Single source of truth (SSOT) is the practice of structuring information models and associated schemata such that every data element is stored exactly once. Any possible linkages to this data element (possibly in other areas of the relational schema or even in distant federated databases) are by reference only. Because all other locations of the data only refer back to the primary "source of truth" location, updates to the data element in the primary location propagate to the entire system without the possibility of a duplicate value somewhere being forgotten.
(source: Wikipedia)
The example above demonstrates duplication within a set of vertical views, where each view describes the same problem, just from different levels of detail. However, duplication can also exist among horizontal views, as the information might be at the same level of detail but described using different techniques. In both cases, the best way to prevent duplication is to reuse information, capturing it in a single repository and referencing it from each view. This topic is covered in more detail in Part III.

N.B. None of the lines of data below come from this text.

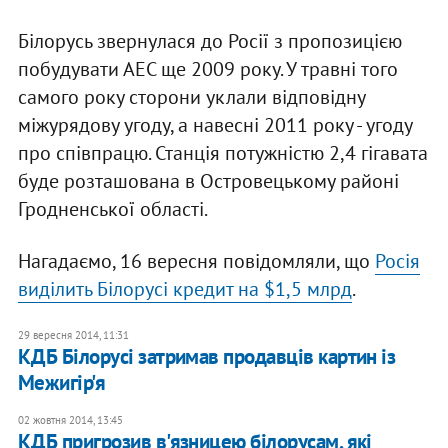
Білорусь звернулася до Росії з пропозицією
побудувати АЕС ще 2009 року. У травні того
самого року сторони уклали відповідну
міжурядову угоду, а навесні 2011 року - угоду
про співпрацю. Станція потужністю 2,4 гігавата
буде розташована в Островецькому районі
Гродненської області.
Нагадаємо, 16 вересня повідомляли, що
Росія
виділить Білорусі кредит на $1,5 млрд
.
29 вересня 2014, 11:31
КДБ Білорусі затримав продавців картин із
Межигір'я
02 жовтня 2014, 13:45
КДБ пригрозив в'язницею білорусам, які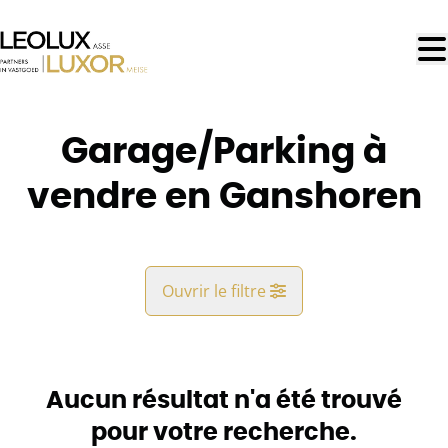
Aller au contenu principal
Garage/Parking à
vendre en Ganshoren
Ouvrir le filtre
Commune
Ganshoren (1083)
Aucun résultat n'a été trouvé
Remove
Vue de la carte
pour votre recherche.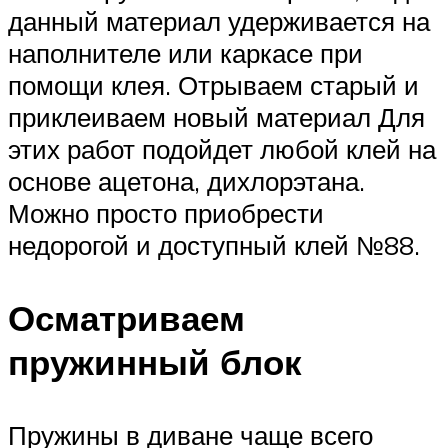
данный материал удерживается на
наполнителе или каркасе при
помощи клея. Отрываем старый и
приклеиваем новый материал Для
этих работ подойдет любой клей на
основе ацетона, дихлорэтана.
Можно просто приобрести
недорогой и доступный клей №88.
Осматриваем
пружинный блок
Пружины в диване чаще всего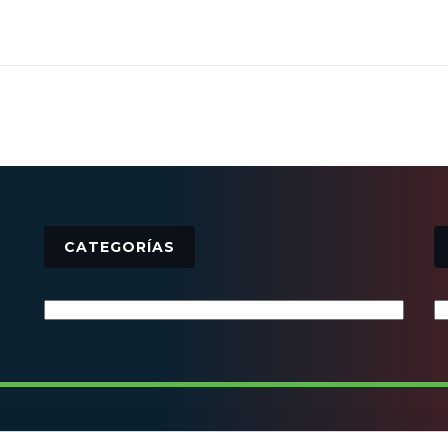
CATEGORÍAS
Categorías
© 2016 - Todos los derechos reservados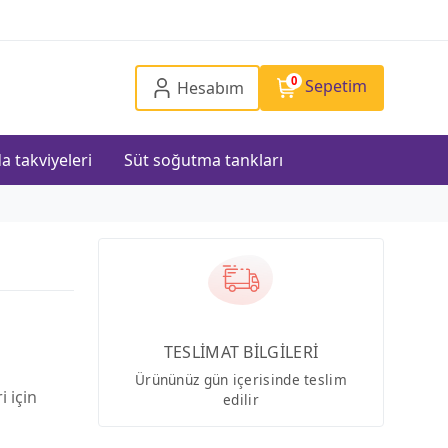
0
Sepetim
Hesabım
a takviyeleri
Süt soğutma tankları
TESLİMAT BİLGİLERİ
Ürününüz gün içerisinde teslim
i için
edilir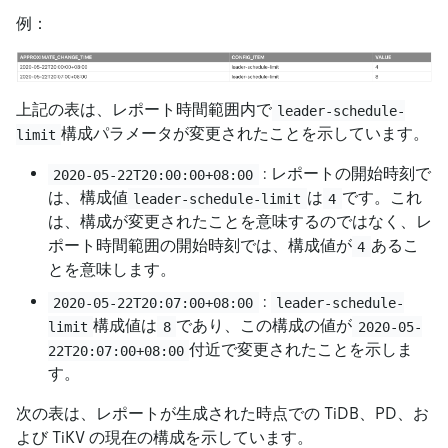
例：
上記の表は、レポート時間範囲内で
leader-schedule-
構成パラメータが変更されたことを示しています。
limit
: レポートの開始時刻で
2020-05-22T20:00:00+08:00
は、構成値
は
です。これ
leader-schedule-limit
4
は、構成が変更されたことを意味するのではなく、レ
ポート時間範囲の開始時刻では、構成値が
あるこ
4
とを意味します。
:
2020-05-22T20:07:00+08:00
leader-schedule-
構成値は
であり、この構成の値が
limit
8
2020-05-
付近で変更されたことを示しま
22T20:07:00+08:00
す。
次の表は、レポートが生成された時点での TiDB、PD、お
よび TiKV の現在の構成を示しています。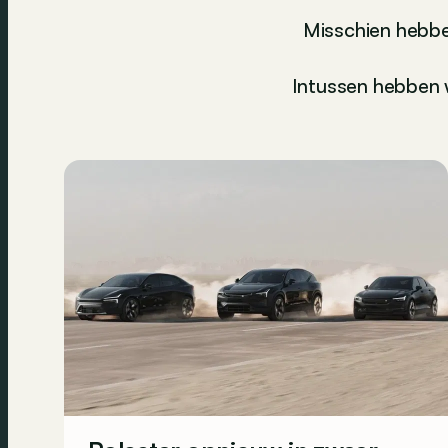
Misschien hebbe
Intussen hebben w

Duplications at Different Levels of Detail
The issue with describing something at various levels of detail is that the same information is stated multiple times, but each time "using different words". It is then very hard to avoid duplicating "the idea". For example, the behavior of a button can be described from the user perspective or from the system perspective:
- Level 1: "It refreshes the list of orders and displays the first 20 items."

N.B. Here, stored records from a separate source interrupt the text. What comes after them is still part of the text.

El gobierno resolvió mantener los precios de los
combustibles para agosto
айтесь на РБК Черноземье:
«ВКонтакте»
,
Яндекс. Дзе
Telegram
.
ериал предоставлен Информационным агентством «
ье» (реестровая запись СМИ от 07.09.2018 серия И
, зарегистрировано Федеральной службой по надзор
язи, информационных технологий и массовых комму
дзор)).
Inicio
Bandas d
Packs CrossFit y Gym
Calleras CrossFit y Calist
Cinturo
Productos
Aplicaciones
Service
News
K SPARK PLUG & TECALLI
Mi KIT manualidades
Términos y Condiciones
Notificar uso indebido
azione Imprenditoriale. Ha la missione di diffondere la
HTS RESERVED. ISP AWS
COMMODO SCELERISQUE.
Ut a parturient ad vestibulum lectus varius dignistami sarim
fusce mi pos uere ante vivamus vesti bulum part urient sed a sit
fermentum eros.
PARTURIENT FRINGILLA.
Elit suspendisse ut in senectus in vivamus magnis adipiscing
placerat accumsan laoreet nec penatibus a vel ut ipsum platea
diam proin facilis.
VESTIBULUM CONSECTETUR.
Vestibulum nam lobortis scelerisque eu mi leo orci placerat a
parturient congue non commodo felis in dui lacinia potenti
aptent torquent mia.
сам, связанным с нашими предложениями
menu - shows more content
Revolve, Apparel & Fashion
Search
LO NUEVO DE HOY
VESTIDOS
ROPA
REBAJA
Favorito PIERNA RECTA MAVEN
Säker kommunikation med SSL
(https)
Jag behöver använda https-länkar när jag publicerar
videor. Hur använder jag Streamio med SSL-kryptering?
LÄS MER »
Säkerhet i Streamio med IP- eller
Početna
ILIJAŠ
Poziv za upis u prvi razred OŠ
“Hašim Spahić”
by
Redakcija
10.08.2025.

- Level 2: "It calls API endpoint /api/orders, refreshes the tbl-orders-widget, and selects the first page."
It does not duplicate anything literally, yet when the behavior ("refreshing the orders and jumping to the first page") changes, it must be changed in both views.

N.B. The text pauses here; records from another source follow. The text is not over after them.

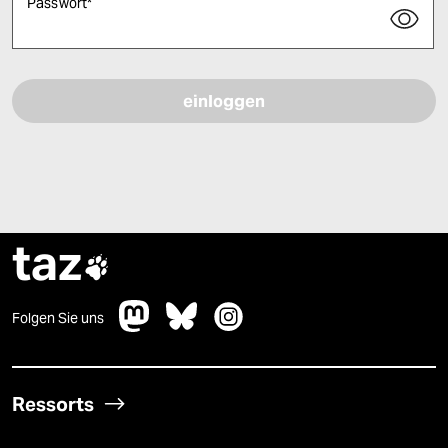
Passwort
*
Bitte füllen Sie alle Pflichtfelder (*) aus, um fortfahren zu können.
taz

Folgen Sie uns
Ressorts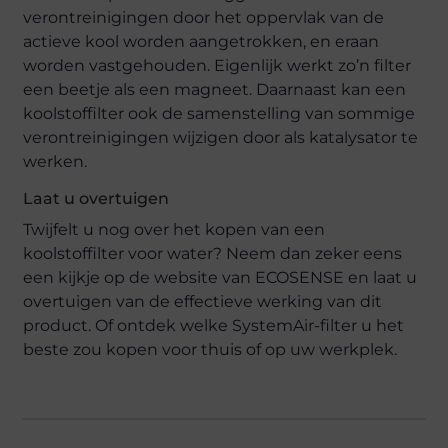
verontreinigingen door het oppervlak van de
actieve kool worden aangetrokken, en eraan
worden vastgehouden. Eigenlijk werkt zo’n filter
een beetje als een magneet. Daarnaast kan een
koolstoffilter ook de samenstelling van sommige
verontreinigingen wijzigen door als katalysator te
werken.
Laat u overtuigen
Twijfelt u nog over het kopen van een
koolstoffilter voor water? Neem dan zeker eens
een kijkje op de website van ECOSENSE en laat u
overtuigen van de effectieve werking van dit
product. Of ontdek welke SystemAir-filter u het
beste zou kopen voor thuis of op uw werkplek.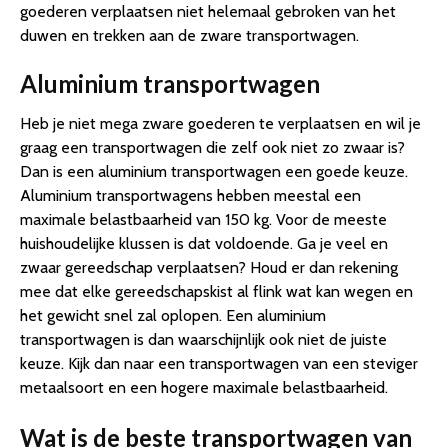
goederen verplaatsen niet helemaal gebroken van het
duwen en trekken aan de zware transportwagen.
Aluminium transportwagen
Heb je niet mega zware goederen te verplaatsen en wil je
graag een transportwagen die zelf ook niet zo zwaar is?
Dan is een aluminium transportwagen een goede keuze.
Aluminium transportwagens hebben meestal een
maximale belastbaarheid van 150 kg. Voor de meeste
huishoudelijke klussen is dat voldoende. Ga je veel en
zwaar gereedschap verplaatsen? Houd er dan rekening
mee dat elke gereedschapskist al flink wat kan wegen en
het gewicht snel zal oplopen. Een aluminium
transportwagen is dan waarschijnlijk ook niet de juiste
keuze. Kijk dan naar een transportwagen van een steviger
metaalsoort en een hogere maximale belastbaarheid.
Wat is de beste transportwagen van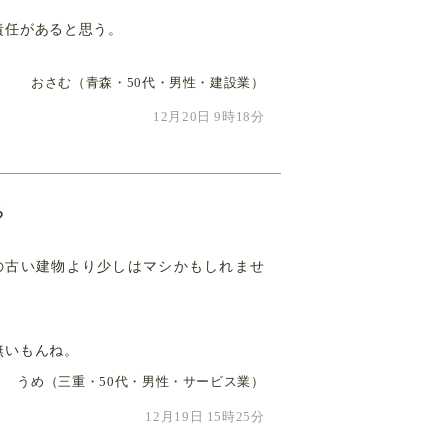
責任があると思う。
おさむ（青森・50代・男性・建設業）
12月20日 9時18分
る
の古い建物より少しはマシかもしれませ
無いもんね。
うめ（三重・50代・男性・サービス業）
12月19日 15時25分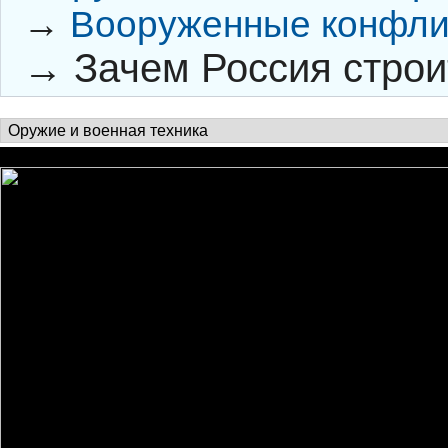
→
Вооруженные конфли
→
Зачем Россия строи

A similar example is shown in the following picture. Both sequence diagrams show what happens when a product is changed. The sequence diagram on the left is a high-level overview for business stakeholders, while the right one includes technical details and is suitable for IT teams. They both describe the same thing, yet they are not identical.

Duplication at the Same Level of Detail
Unlike the previous case, duplications of information described at the same level of detail are more explicit and can be avoided more easily. This typically occurs when the same thing is described from multiple perspectives (for example, using different diagrams), or when descriptions of different aspects share the same components. In the following picture, the purpose of the model on the left is to outline which systems are related and how, while the model on the right describes a concrete use case.

As you can see, without taking any preventative measures, we would end up with two models that share the same components. This means that if any of these components change, both diagrams need to be updated.
Minimizing Duplications
Duplicating information can never be completely avoided; we can only do our best to minimize it. The following list includes practices that help analysts avoid the most common sources of duplication:
- Don't copy information, reference it
- All artifacts are captured in the repository just once and have a unique identifier
- All artifacts have a single responsibility
- No artifact includes the specification of another artifact
Why should the artifacts not be duplicated and only referenced?
Let's take a list of systems in an organization as an example. Large enterprises operate dozens of systems and applications, and nobody knows them all. What's more, they change frequently, which often causes people to use the wrong names or struggle to understand the goal of each application. Having all systems stored in one place is beneficial because it allows you to uniquely reference them. This ensures it is always clear which system is meant, and every change automatically propagates to all occurrences.
Could anything be done not to duplicate terms?
From the Effective Analysis perspective, a term is just another type of artifact, so it should be atomic and referenceable by an identifier like all other types. This makes it easy to create a "local" project glossary by simply referencing terms from the "global" glossary without describing them over and over again. This not only saves time but also helps avoid duplication. The same applies to business rules.